Excerpts from a dataset:
※

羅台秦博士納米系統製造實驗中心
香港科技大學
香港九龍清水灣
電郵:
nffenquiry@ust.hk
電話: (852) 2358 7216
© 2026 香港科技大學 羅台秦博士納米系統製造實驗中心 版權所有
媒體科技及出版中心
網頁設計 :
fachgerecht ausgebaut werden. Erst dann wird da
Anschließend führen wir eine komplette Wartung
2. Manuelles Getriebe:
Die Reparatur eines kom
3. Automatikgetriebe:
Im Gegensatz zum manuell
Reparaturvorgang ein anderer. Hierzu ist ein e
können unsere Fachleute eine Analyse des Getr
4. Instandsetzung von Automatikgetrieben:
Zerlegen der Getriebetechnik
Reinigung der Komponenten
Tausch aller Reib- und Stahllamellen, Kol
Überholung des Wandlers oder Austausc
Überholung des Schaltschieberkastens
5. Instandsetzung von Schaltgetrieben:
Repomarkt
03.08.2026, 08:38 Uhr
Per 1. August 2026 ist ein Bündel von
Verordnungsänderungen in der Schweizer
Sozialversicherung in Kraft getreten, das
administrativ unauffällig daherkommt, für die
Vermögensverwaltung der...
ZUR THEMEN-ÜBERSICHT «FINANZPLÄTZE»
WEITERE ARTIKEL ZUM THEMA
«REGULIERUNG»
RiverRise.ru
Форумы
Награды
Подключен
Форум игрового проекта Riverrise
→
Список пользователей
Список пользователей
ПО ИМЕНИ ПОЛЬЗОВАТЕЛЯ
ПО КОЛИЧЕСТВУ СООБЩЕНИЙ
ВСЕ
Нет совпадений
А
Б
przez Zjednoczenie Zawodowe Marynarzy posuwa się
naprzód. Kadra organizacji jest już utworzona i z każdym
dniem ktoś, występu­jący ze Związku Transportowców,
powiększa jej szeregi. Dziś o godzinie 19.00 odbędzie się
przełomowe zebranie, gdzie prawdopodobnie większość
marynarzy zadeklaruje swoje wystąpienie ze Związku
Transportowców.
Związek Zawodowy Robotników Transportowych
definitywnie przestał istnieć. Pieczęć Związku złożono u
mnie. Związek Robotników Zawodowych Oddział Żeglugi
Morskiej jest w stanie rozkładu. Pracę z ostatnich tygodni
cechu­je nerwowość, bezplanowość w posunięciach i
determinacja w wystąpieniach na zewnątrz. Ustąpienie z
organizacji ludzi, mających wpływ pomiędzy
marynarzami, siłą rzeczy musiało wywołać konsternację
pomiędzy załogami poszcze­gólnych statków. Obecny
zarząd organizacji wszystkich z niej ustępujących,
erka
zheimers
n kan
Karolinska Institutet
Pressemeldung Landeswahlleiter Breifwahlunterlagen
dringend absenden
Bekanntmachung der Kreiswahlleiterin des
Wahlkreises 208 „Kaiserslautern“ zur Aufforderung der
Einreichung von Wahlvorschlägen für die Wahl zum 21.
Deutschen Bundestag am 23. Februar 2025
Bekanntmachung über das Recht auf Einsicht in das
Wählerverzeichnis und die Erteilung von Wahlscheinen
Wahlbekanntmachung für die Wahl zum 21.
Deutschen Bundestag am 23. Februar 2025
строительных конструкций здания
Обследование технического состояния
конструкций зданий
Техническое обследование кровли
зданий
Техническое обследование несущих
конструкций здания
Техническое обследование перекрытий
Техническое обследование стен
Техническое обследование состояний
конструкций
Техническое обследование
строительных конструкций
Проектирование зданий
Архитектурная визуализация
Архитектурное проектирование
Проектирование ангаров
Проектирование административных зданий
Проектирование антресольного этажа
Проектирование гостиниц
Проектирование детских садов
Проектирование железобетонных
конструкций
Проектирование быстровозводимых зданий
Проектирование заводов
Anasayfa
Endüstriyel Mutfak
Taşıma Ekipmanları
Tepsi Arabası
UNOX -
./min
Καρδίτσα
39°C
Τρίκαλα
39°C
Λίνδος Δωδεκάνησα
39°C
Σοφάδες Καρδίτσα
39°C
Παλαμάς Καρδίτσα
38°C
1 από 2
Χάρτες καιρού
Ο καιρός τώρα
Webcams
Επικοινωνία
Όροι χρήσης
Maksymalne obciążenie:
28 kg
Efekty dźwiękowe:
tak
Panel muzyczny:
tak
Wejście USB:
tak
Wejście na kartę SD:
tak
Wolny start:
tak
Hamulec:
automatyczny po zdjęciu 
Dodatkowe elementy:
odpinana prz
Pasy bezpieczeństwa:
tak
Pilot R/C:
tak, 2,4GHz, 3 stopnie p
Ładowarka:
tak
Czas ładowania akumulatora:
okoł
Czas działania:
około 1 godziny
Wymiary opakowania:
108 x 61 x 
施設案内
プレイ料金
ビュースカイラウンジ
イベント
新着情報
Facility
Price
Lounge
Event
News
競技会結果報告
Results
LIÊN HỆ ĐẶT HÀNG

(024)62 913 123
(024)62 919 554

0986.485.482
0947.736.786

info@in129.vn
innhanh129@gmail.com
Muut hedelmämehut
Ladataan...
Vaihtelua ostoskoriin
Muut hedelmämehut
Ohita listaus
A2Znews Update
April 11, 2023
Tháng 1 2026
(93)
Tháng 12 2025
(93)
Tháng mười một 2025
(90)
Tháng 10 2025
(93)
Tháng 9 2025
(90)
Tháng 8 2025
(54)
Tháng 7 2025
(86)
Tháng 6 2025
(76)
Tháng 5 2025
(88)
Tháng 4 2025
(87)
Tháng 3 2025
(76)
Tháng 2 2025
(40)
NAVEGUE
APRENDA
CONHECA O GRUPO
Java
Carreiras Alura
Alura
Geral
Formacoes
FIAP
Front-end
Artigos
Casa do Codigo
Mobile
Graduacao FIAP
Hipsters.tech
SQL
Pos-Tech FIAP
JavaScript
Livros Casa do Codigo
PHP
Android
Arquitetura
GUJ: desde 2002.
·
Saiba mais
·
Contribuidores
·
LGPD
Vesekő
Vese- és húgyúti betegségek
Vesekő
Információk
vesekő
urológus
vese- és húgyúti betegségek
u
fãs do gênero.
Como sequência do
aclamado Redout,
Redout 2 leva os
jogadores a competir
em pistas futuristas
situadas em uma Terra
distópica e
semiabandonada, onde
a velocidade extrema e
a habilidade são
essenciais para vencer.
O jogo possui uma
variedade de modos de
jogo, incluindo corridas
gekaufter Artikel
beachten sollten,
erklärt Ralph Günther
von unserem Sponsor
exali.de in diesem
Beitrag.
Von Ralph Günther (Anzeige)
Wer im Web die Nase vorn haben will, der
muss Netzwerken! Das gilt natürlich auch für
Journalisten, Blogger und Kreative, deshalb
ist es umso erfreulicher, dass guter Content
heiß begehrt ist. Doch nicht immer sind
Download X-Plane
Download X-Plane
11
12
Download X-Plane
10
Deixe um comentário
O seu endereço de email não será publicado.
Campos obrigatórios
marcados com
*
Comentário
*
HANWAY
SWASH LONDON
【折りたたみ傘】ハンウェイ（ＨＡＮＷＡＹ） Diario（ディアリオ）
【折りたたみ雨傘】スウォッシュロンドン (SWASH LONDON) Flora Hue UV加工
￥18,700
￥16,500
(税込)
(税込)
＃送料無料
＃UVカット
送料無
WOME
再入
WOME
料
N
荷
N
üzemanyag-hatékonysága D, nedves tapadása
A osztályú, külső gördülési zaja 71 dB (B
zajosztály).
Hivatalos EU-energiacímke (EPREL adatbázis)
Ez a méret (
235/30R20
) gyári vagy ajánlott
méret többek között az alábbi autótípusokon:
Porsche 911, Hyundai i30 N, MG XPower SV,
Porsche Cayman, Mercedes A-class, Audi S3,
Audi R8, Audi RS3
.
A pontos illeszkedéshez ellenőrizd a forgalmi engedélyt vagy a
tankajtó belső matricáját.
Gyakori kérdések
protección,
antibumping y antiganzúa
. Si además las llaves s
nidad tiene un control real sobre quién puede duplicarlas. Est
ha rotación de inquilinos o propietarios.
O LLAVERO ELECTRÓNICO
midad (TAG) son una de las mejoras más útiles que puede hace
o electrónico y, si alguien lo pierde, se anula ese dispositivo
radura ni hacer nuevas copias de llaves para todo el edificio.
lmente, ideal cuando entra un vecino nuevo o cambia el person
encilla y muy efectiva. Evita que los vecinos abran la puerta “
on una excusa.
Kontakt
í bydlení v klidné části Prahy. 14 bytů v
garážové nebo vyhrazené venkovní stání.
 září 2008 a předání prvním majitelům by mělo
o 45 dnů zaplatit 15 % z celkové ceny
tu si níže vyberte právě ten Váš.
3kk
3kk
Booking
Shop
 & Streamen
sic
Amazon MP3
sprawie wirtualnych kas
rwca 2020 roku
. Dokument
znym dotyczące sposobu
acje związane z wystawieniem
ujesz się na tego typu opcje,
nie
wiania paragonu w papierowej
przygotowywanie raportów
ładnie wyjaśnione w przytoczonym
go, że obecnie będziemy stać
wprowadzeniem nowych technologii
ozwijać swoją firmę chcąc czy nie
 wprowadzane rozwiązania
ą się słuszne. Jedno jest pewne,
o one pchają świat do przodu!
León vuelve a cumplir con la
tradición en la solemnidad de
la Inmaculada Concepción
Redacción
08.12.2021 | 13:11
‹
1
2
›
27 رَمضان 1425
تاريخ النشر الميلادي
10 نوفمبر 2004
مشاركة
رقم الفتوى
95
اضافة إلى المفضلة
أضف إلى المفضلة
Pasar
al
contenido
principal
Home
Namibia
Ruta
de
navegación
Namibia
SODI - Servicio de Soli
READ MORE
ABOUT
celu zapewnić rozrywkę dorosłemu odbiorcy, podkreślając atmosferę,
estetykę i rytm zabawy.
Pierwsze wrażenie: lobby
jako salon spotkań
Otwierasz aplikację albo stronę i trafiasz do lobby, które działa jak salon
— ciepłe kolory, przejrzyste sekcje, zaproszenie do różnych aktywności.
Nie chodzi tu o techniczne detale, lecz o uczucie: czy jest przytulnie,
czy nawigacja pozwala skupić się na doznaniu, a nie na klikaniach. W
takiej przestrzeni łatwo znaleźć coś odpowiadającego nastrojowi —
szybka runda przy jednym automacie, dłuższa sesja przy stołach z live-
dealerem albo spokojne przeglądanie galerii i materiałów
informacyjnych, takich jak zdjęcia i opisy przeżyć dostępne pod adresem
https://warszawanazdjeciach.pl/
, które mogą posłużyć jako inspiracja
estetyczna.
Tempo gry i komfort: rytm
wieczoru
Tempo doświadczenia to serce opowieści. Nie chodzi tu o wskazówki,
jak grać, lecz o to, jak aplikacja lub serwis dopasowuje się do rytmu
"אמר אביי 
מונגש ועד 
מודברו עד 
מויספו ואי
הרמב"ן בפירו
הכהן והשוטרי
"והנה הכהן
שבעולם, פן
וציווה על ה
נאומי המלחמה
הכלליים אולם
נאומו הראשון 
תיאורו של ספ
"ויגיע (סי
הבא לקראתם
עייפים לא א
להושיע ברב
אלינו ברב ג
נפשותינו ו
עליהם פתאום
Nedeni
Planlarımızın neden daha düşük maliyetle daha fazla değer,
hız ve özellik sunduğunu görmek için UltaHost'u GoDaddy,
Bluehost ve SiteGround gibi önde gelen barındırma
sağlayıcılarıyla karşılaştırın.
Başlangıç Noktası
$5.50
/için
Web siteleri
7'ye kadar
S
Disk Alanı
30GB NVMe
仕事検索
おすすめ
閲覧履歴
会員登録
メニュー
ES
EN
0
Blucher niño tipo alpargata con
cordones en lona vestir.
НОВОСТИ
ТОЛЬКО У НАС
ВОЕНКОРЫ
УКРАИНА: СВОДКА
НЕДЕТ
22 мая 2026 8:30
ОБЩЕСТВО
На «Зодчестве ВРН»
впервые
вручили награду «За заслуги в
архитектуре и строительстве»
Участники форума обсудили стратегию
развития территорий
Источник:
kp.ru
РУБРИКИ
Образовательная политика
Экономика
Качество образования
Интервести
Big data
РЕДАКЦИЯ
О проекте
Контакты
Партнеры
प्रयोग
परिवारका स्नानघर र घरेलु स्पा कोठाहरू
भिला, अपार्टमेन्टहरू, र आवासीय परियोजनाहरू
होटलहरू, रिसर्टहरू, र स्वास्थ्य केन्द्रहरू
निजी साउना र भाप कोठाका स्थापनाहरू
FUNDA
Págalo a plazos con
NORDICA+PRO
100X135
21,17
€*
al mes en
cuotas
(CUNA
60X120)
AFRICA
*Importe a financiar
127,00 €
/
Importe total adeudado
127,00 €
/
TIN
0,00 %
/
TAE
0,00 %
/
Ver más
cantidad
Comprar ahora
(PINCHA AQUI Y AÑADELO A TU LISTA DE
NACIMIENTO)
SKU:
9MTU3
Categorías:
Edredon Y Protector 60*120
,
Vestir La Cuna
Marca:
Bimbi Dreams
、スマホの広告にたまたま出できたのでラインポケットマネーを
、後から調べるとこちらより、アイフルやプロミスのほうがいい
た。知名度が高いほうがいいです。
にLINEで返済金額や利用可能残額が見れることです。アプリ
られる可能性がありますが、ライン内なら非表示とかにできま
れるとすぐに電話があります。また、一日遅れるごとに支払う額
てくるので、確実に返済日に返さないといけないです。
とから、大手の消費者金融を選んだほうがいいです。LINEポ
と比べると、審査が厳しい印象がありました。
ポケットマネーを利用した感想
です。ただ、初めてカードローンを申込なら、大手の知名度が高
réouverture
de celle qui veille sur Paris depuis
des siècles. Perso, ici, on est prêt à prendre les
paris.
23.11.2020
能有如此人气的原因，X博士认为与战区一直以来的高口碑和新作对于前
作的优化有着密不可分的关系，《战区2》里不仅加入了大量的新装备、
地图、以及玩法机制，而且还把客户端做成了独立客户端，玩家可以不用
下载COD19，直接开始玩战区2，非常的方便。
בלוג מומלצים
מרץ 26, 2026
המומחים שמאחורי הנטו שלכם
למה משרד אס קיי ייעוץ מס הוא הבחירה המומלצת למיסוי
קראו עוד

※

▶ [TASK ITEM]: Which lines run from the one holding "tak, 2,4GHz, 3 stopnie p" through the one holding "Ohita listaus" in the records above? Repeat them exactly, both included, and nothing more.

▶ [RESPONSE]:
tak, 2,4GHz, 3 stopnie p
Ładowarka:
tak
Czas ładowania akumulatora:
okoł
Czas działania:
około 1 godziny
Wymiary opakowania:
108 x 61 x 
施設案内
プレイ料金
ビュースカイラウンジ
イベント
新着情報
Facility
Price
Lounge
Event
News
競技会結果報告
Results
LIÊN HỆ ĐẶT HÀNG

(024)62 913 123
(024)62 919 554

0986.485.482
0947.736.786

info@in129.vn
innhanh129@gmail.com
Muut hedelmämehut
Ladataan...
Vaihtelua ostoskoriin
Muut hedelmämehut
Ohita listaus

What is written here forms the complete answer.